[linux-lvm] thin: pool target too small

Mon Sep 21 09:23:31 UTC 2020

Dne 21. 09. 20 v 1:48 Duncan Townsend napsal(a):
> Hello!
> 
> I think the problem I'm having is a related problem to this thread:
> https://www.redhat.com/archives/linux-lvm/2016-May/msg00092.html
> continuation https://www.redhat.com/archives/linux-lvm/2016-June/msg00000.html
> . In the previous thread, Zdenek Kabelac fixed the problem manually,
> but there was no information about exactly what or how the problem was
> fixed.
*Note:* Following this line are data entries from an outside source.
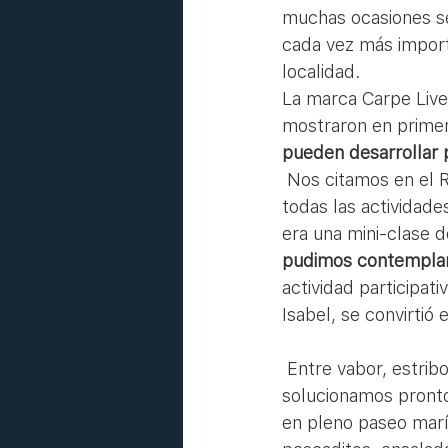
muchas ocasiones se 
cada vez más importa
localidad.
La marca Carpe Live,
mostraron en primera
pueden desarrollar p
 Nos citamos en el Real Club Naútico de Calpe, en el que nos explicaron el desarrollo de 
todas las actividad
era una mini-clase d
pudimos contemplar in
actividad participat
Isabel, se convirtió 
 Entre vabor, estribor e hizar tanto las velas, el apetito aparecía por momentos. Lo 
solucionamos pronto 
en pleno paseo marí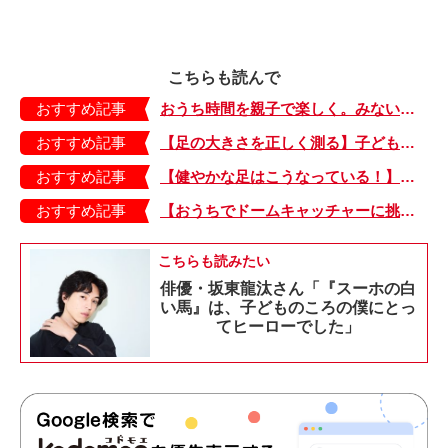
こちらも読んで
おすすめ記事
おうち時間を親子で楽しく。みないきぬこさんと作る「ヨーグルトアート」
おすすめ記事
【足の大きさを正しく測る】子どもの靴の最適サイズは？ 月に1回は測り直そう！
おすすめ記事
【健やかな足はこうなっている！】「疲れた！ 抱っこ！」は靴のせい？ 子どもの足を育てる「足育」を今日からさっそく始めましょう！
おすすめ記事
【おうちでドームキャッチャーに挑戦だ】アンパンマン わくわくドームキャッチャー
こちらも読みたい
俳優・坂東龍汰さん「『スーホの白
い馬』は、子どものころの僕にとっ
てヒーローでした」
I have also posted about this problem on the #lvm on freenode
> and on Stack Exchange
> (https://superuser.com/questions/1587224/lvm2-thin-pool-pool-target-too-small),
> so my apologies to those of you who are seeing this again.

Hi

At first it's worth to remain which version of  kernel, lvm2, thin-tools 
(d-m-p-d package on RHEL/Fedora-   aka  thin_check -V) is this.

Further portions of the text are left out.